In the summer of 2011, Iradukunda went back to Rwanda where he was able to work side by side with other students digging more water wells for the community.

It was this time in Rwanda that inspired Iradukunda to start his ELE Rwanda project, which is helping Rwandan youths with its innovation and entrepreneurship skills.

“I worked with young people who inspired me to provide more job opportunities,” Iradukunda said. “I believe that entrepreneurship is the background for the economy of Rwanda.”

Senior Timothy Kaboya is a co-founder of ELE Rwanda. Kaboya was pleased when Iradukunda won the Creativity Oklahoma Innovation Prize.

“I was happy when Yves won it,” Kaboya said. “Winning the prize was an appreciation for all the work we had done back in Rwanda. It was recognition of the work done by Rwandans for Water in previous years. It feels good to be appreciated, and it’s going to go a long way to help with what we are doing.”

Don Drew, dean of graduate programs and professor of business, has known Iradukunda for a few years and has worked closely with him.

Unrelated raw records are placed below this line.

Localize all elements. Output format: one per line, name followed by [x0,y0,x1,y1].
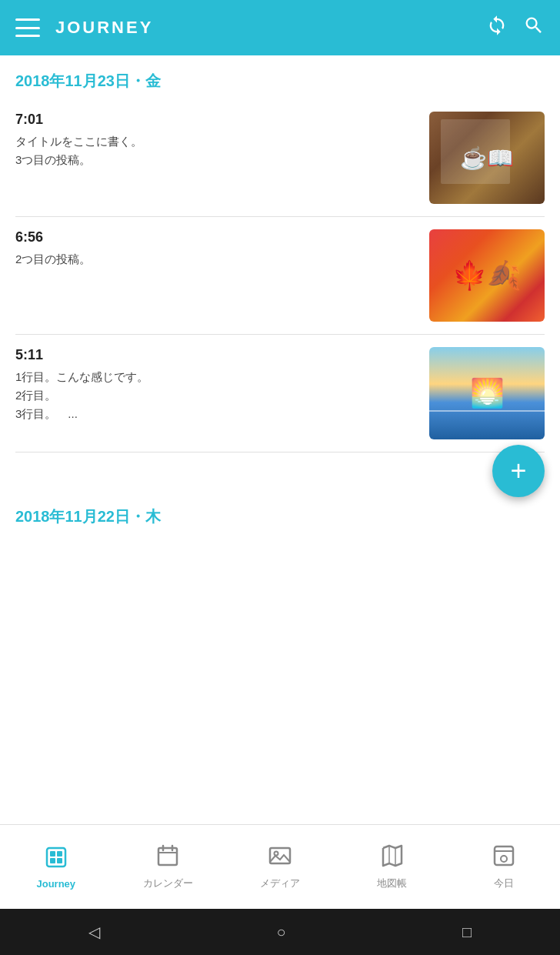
today-nav-label: 今日 [494,877,514,890]
add-entry-button[interactable]: + [492,445,545,497]
app-title: JOURNEY [55,18,153,38]
media-nav-icon [268,843,292,873]
nav-item-journey[interactable]: Journey [25,845,87,890]
entry-2-text: 6:56 2つ目の投稿。 [15,229,429,269]
entry-3-line-1: 1行目。こんな感じです。 [15,368,417,386]
entry-2-content: 2つ目の投稿。 [15,250,417,269]
map-nav-icon [380,843,405,873]
svg-rect-9 [270,848,290,863]
calendar-nav-icon [155,843,180,873]
entry-2[interactable]: 6:56 2つ目の投稿。 [15,217,545,335]
svg-rect-5 [158,848,177,865]
entry-1-line-1: タイトルをここに書く。 [15,132,417,151]
journey-nav-label: Journey [37,878,76,890]
bottom-spacer [15,535,545,566]
map-nav-label: 地図帳 [377,877,407,890]
entry-3-time: 5:11 [15,347,417,363]
entry-1[interactable]: 7:01 タイトルをここに書く。 3つ目の投稿。 [15,99,545,217]
sync-icon[interactable] [486,15,508,42]
recent-button[interactable]: □ [462,923,472,941]
system-navigation: ◁ ○ □ [0,909,560,955]
header-right [486,15,545,42]
header-left: JOURNEY [15,18,153,38]
today-nav-icon [492,843,516,873]
entry-3-line-2: 2行目。 [15,386,417,405]
home-button[interactable]: ○ [276,923,285,941]
bottom-navigation: Journey カレンダー メディア [0,824,560,909]
entry-1-text: 7:01 タイトルをここに書く。 3つ目の投稿。 [15,112,429,169]
date-heading-2: 2018年11月22日・木 [15,491,545,535]
entry-2-image [429,229,545,322]
nav-item-calendar[interactable]: カレンダー [137,843,198,890]
entry-3-image [429,347,545,439]
entry-1-image [429,112,545,204]
nav-item-today[interactable]: 今日 [473,843,535,890]
search-icon[interactable] [523,15,545,42]
entry-3[interactable]: 5:11 1行目。こんな感じです。 2行目。 3行目。 ... [15,335,545,452]
journey-nav-icon [44,845,68,875]
entry-3-line-3: 3行目。 ... [15,405,417,423]
fab-spacer: + [15,452,545,491]
svg-rect-2 [57,851,62,856]
back-button[interactable]: ◁ [88,923,100,941]
date-heading-1: 2018年11月23日・金 [15,55,545,99]
svg-rect-3 [50,858,55,863]
entry-1-content: タイトルをここに書く。 3つ目の投稿。 [15,132,417,169]
entry-2-line-1: 2つ目の投稿。 [15,250,417,269]
entry-1-line-2: 3つ目の投稿。 [15,151,417,169]
main-content: 2018年11月23日・金 7:01 タイトルをここに書く。 3つ目の投稿。 6… [0,55,560,824]
nav-item-media[interactable]: メディア [249,843,311,890]
app-header: JOURNEY [0,0,560,55]
leaves-image [429,229,545,322]
sea-image [429,347,545,439]
media-nav-label: メディア [260,877,300,890]
svg-rect-1 [50,851,55,856]
svg-point-15 [501,856,507,862]
entry-3-content: 1行目。こんな感じです。 2行目。 3行目。 ... [15,368,417,423]
entry-1-time: 7:01 [15,112,417,128]
svg-rect-0 [47,848,65,867]
entry-3-text: 5:11 1行目。こんな感じです。 2行目。 3行目。 ... [15,347,429,423]
calendar-nav-label: カレンダー [143,877,193,890]
entry-2-time: 6:56 [15,229,417,245]
svg-point-10 [274,852,278,856]
coffee-image [429,112,545,204]
nav-item-map[interactable]: 地図帳 [362,843,423,890]
svg-rect-4 [57,858,62,863]
menu-icon[interactable] [15,18,40,37]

“I was extremely pleased when I found out Yves had won the prize,” Drew said. “I introduced Yves to some people to get his Rwandan Emerging Leaders and

Entrepreneurs started. He did a very good job because it raised a lot of attention of student-based social entrepreneurial efforts. I know how hard he and the others worked for it and that is why he won it. It was a huge success.”

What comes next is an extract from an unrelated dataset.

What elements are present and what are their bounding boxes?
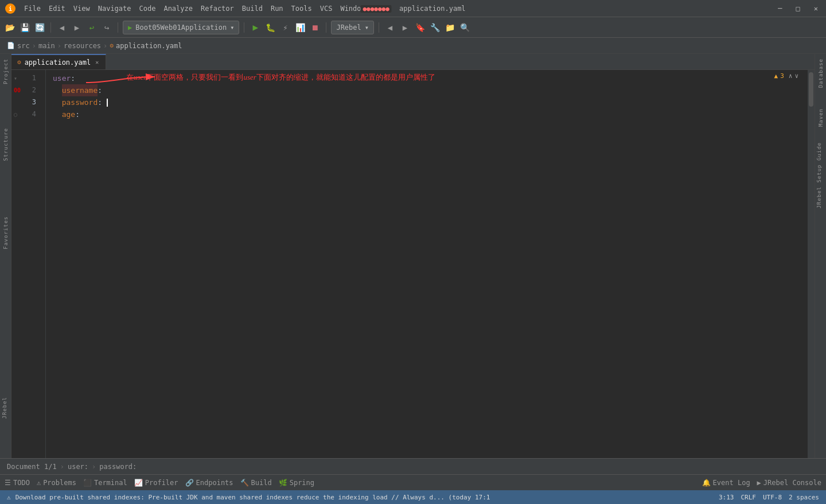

Iradukunda has big dreams to use the money he won to continue digging wells in Rwanda.

With the money, one dream has come true for Iradukunda.

He will be able to manufacture tools in Rwanda to help the process of digging wells be faster than before.

“With the $5,000, we are planning to impact the Rwandan community in many ways,” Iradukunda said. “We are going to support a facility to provide tools. Originally the tools are manufactured in the United States, but hopefully next year we will have the tools for digging wells in Rwanda.”

For Iradukunda, it’s all about using opportunities to make a difference in the world.

He encourages students like him to take part and to be a part of something that really matters.

“We are striving to make a difference in our country,” Iradukunda said. “Oklahoma Christian has been home to many of us from Rwanda. Oklahoma Christian gives students opportunities to be involved, to make a difference in the world.”

Iradukunda encouraged Oklahoma Christian students to be a part of the bigger picture by helping others.

“I want to encourage students not to wait until they graduate to be involved,” Iradukunda said. “You can make a difference even when you are still in school, don’t wait until you graduate.”